Stored data entries:
===
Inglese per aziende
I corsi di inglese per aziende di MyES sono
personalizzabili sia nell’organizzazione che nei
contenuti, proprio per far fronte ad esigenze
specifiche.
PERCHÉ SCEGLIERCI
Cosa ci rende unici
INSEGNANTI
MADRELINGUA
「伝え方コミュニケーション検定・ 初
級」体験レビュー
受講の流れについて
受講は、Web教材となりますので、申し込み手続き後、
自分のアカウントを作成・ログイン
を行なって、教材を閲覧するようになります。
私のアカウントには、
===
**Task prompt**:
Work out the number of lines above that include the string "aziende" and write only that number.

**Solution to this exercise**:
2